On nonlinear compression costs: when Shannon meets Rényi

Shannon entropy is the shortest average codeword length a lossless compressor can achieve by encoding i.i.d. symbols. However, there are cases in which the objective is to minimize the \textit{exponential} average codeword length, i.e. when the cost of encoding/decoding scales exponentially with the length of codewords. The optimum is reached by all strategies that map each symbol $x_i$ generated with probability $p_i$ into a codeword of length $\ell^{(q)}_D(i)=-\log_D\frac{p_i^q}{\sum_{j=1}^Np_j^q}$. This leads to the minimum exponential average codeword length, which equals the R\'enyi, rather than Shannon, entropy of the source distribution. We generalize the established Arithmetic Coding (AC) compressor to this framework.
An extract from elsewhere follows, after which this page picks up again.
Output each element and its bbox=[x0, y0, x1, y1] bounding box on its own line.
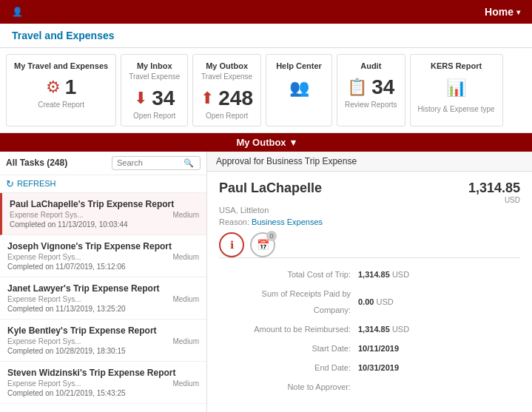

We analytically show that our generalized algorithm provides an exponential average length which is arbitrarily close to the R\'enyi entropy, if the symbols to encode are i.i.d.. We then apply our algorithm to both simulated (i.i.d. generated) and real (a piece of Wikipedia text) datasets. While, as expected, we find that the application to i.i.d. data confirms our analytical results, we also find that, when applied to the real dataset (composed by highly correlated symbols), our algorithm is still able to significantly reduce the exponential average codeword length with respect to the classical `Shannonian' one. Moreover, we provide another justification of the use of the exponential average: namely, we show that by minimizing the exponential average length it is possible to minimize the probability that codewords exceed a certain threshold length. This relation relies on the connection between the exponential average and the cumulant generating function of the source distribution, which is in turn related to the probability of large deviations. We test and confirm our results again on both simulated and real datasets.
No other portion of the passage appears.